▸ **RECORDS FOR THE EXERCISE**:
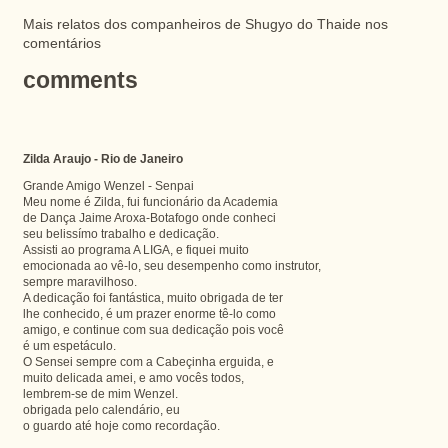
Mais relatos dos companheiros de
Shugyo
do
Thaide
nos
comentários
comments
Zilda Araujo - Rio de Janeiro
Grande Amigo Wenzel - Senpai
Meu nome é Zilda, fui funcionário da Academia
de Dança Jaime Aroxa-Botafogo onde conheci
seu belissímo trabalho e dedicação.
Assisti ao programa A LIGA, e fiquei muito
emocionada ao vê-lo, seu desempenho como instrutor,
sempre maravilhoso.
A dedicação foi fantástica, muito obrigada de ter
lhe conhecido, é um prazer enorme tê-lo como
amigo, e continue com sua dedicação pois você
é um espetáculo.
O Sensei sempre com a Cabeçinha erguida, e
muito delicada amei, e amo vocês todos,
lembrem-se de mim Wenzel.
obrigada pelo calendário, eu
o guardo até hoje como recordação.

▸ **TASK PROMPT**: Set down precisely the lines above between the line holding "de Dança Jaime Aroxa-Botafogo onde conheci" and the line holding "A dedicação foi", inclusive, and nothing beyond them.

▸ **RESPONSE AREA**:
de Dança Jaime Aroxa-Botafogo onde conheci
seu belissímo trabalho e dedicação.
Assisti ao programa A LIGA, e fiquei muito
emocionada ao vê-lo, seu desempenho como instrutor,
sempre maravilhoso.
A dedicação foi fantástica, muito obrigada de ter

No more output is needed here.